We’re definitely seeing participation and adoption of bitcoin from an institutional standpoint, says Boggiano, who cites Elon Musk, MicroStrategy, Visa and Mastercard, as well as donations from major institutions like Harvard, Stanford and Yale, as recent supporters of the conversion. There is even interest at various national levels, such as in China and the United States, which are working on the yuan and the digital dollar respectively.
I think there is a natural and healthy competition between bitcoin and monetary policy in the US and other countries. This competition is a good thing because it forces countries to think about their economic system.
We will experience significant adjustments and changes over the next three to five years – the economy will be different, she says confidently.
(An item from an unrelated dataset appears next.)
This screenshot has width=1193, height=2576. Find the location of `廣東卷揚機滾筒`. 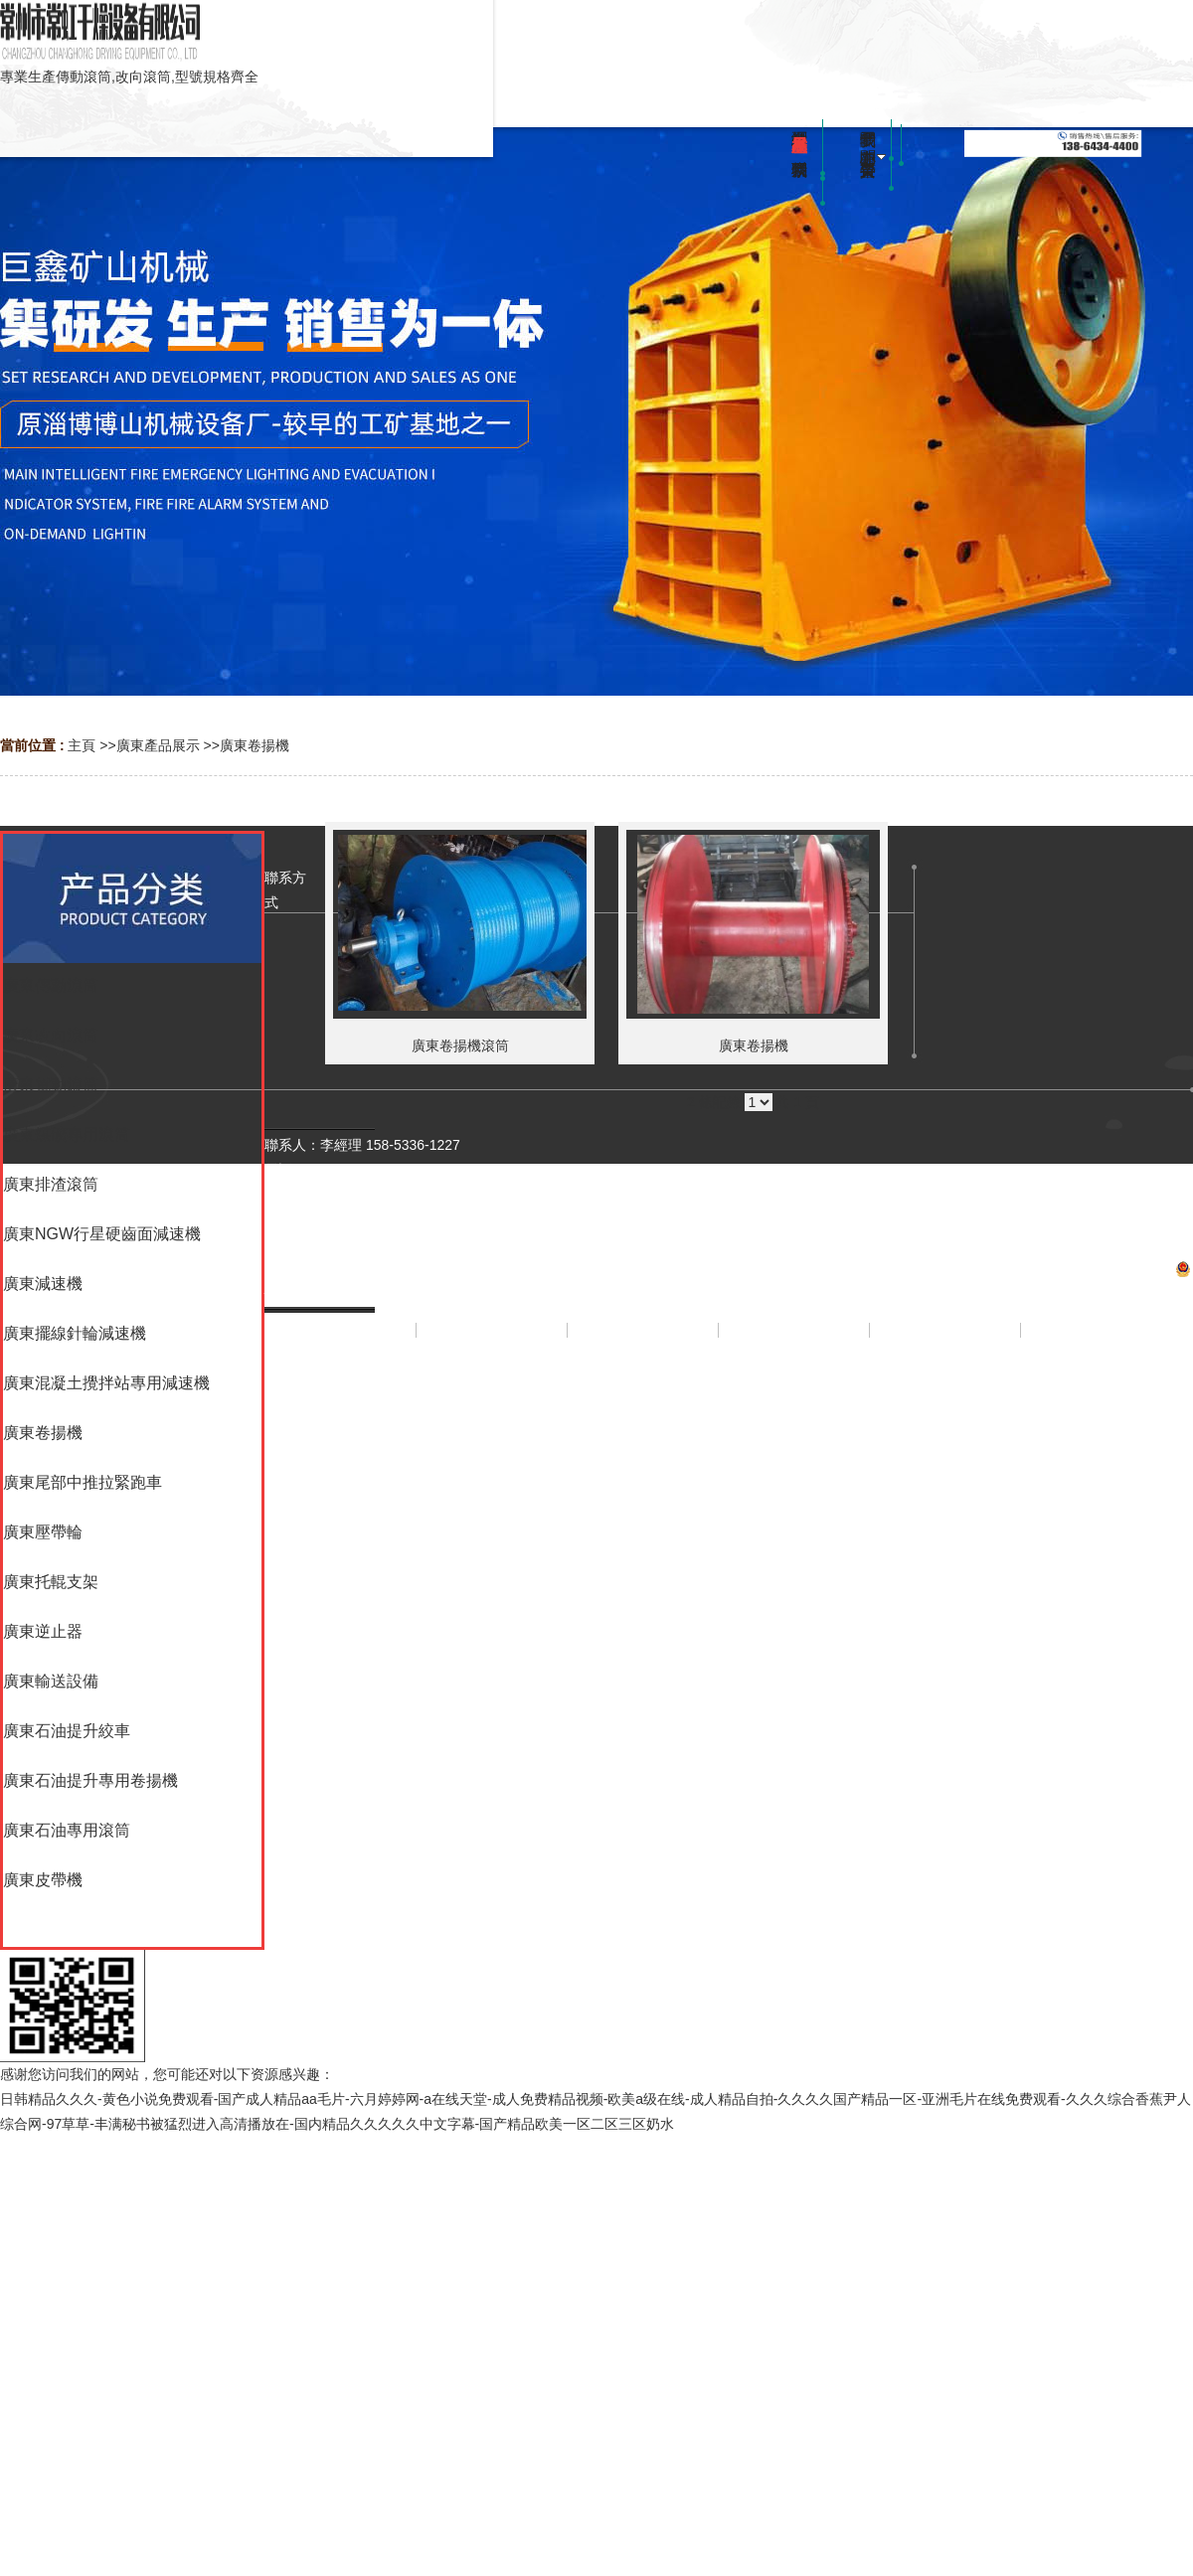 廣東卷揚機滾筒 is located at coordinates (460, 1045).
One question that arises is whether some institutions feel they missed out on the cryptocurrency boom, as they were often discouraged from making a move in the early years due to the uncertainties involved. Mr. Boggiano does not consider this a missed opportunity, but an appropriate exercise in prudence. I think they are doing the reasonable analysis they need to do to protect their investors. I think you’ve seen more activity from props that don’t have to report to investors, she says.
I think for institutions, if there’s enough adoption, [if] the number of bitcoin wallets being used is significant, it’s much less likely to drop to zero.
According to Mr. Boggiano, it is important to protect the retail investors who play alongside the institutions. We have a very outdated financial system and regulatory process. I think there is a natural battle between innovation and protecting individuals.
Investments offered to retail investors would be subject to greater scrutiny than those only available to experienced investors, such as institutions and high net worth individuals, as they are expected to have a better understanding of investments and loss management. These safeguards are there to prevent fraud and forgery.
But Boggiano admits: This is primarily a retail asset class, which is very unusual – usually asset classes are managed by institutions.
More regulation, less privacy?
When it comes to bitcoin, I believe there is a moral imperative to develop a medium that promotes privacy while ensuring security, Boggiano says. While privacy is important to her, she believes that protecting individual investors and the general public is a higher priority.
An example of how profitable this system can be came to the fore during the Capitol Rebellion, when investigators tracked down Nick Fuentes, who had received 13.5 bitcoins from a foreign donor. According to Boggiano, this was an excellent demonstration of de-anonymizing bitcoin transactions by tracking digital breadcrumbs in the name of public safety.
Coinbase is one of the companies that would help authorities keep tabs on these digital breadcrumbs by providing cryptographic monitoring services to US government agencies such as the Drug Enforcement Administration and the Internal Revenue Service.
We really need to develop another way to protect people’s privacy and to be able to trace transactions related to human trafficking and drug cartels, because these are unacceptable industries.
In some ways, Boggiano is the opposite of Eric Voorhees, a former Journeys interviewer and Bitcoin entrepreneur who also runs the exchange, who has said that institutions and governments are only there to limit people’s power over money.
While Voorhees’s vision reflects an individualistic conception of unfettered freedom, where collectivist institutions constrain the powerful and ambitious, Boggiano instead describes governments and regulations that were necessary to protect the weak, such as the Cofans in the Amazon who needed environmental regulations to keep their land free of oil waste.
If you let people decide, you get these power imbalances and that can be very devastating for people who are in a vulnerable position, she says.